Hz. Peygamber'in vefatından sonra Hulefâ-i Raşidîn döneminde İslam toprakları yeni fetihlerle genişlemiş ve farklı milletlere mensup insanların bir kısmı Müslüman olurken diğerleri eski dinlerine mensubiyetlerini devam ettirmişlerdir. Akabinde Müslümanlar yeni sorunlarla karşılaşmış ve bunların çözümü için ictihad da bulunup farklı görüşler ortaya koymuştur. Bu farklılık sahâbe tâbiûn ve tebeu't-tâbiîn döneminde artarak devam etmiştir.

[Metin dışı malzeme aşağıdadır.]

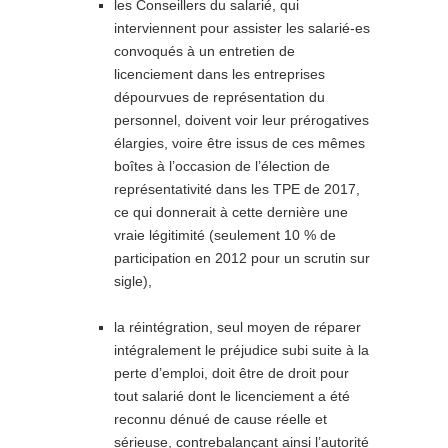
les Conseillers du salarié, qui
interviennent pour assister les salarié-es
convoqués à un entretien de
licenciement dans les entreprises
dépourvues de représentation du
personnel, doivent voir leur prérogatives
élargies, voire être issus de ces mêmes
boîtes à l’occasion de l’élection de
représentativité dans les TPE de 2017,
ce qui donnerait à cette dernière une
vraie légitimité (seulement 10 % de
participation en 2012 pour un scrutin sur
sigle),
la réintégration, seul moyen de réparer
intégralement le préjudice subi suite à la
perte d’emploi, doit être de droit pour
tout salarié dont le licenciement a été
reconnu dénué de cause réelle et
sérieuse, contrebalançant ainsi l’autorité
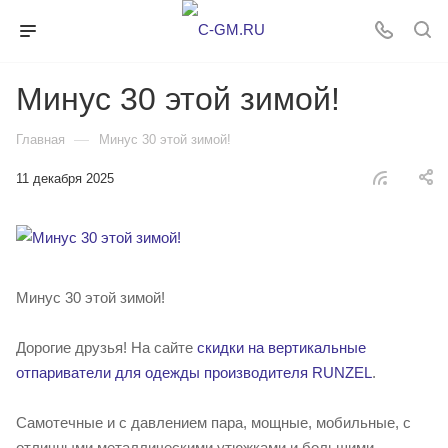
Минус 30 этой зимой!
—
Главная
Минус 30 этой зимой!
11 декабря 2025
Минус 30 этой зимой!
Дорогие друзья! На сайте
скидки на вертикальные
отпариватели для одежды производителя RUNZEL
.
Самотечные и с давлением пара, мощные, мобильные, с
отличными металлическими утюжками и большими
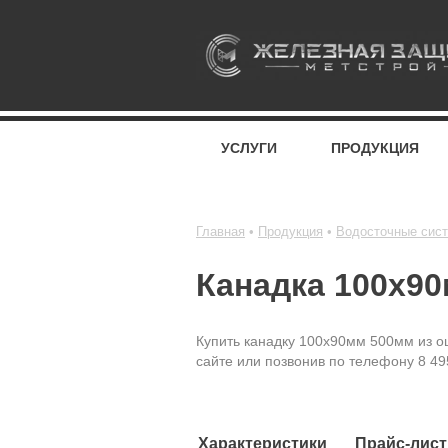
УСЛУГИ
ПРОДУКЦИЯ
Главная
Продукция
Водосточные сис
Канадка 100x90
Купить канадку 100x90мм 500мм из оц
сайте или позвонив по телефону 8 49
Характеристики
Прайс-лист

Müctehid imamlar döneminde ise artık bu farklılık sistematik bir ekolleşmeye dönüşmüştür. Bu sistematik ekollerden biri de hicrî 150 yılında doğan İmam Şafiî'nin liderliğini yaptığı Şafiî mezhebidir. Mezheplerin oluşum ve yayılma sürecinde kurucularının büyük hisselerinin yanında talebelerinin çalışmalarının da çok önemli olduğu bir hakikattir. Zira hicrî II. ve III. asırda farklı birçok mezhep var olmuş fakat etkin öğrenci ve müntesibi olmadığından daha yayılma sürecindeyken tarih sahnesinden silinmişlerdir.
Bu çalışmada İmam Şafiî'nin Mısır dönemi talebelerinden olan Müzenî'nin Şafiî Mezhebinin yayılmasındaki rolü ele alınmıştır.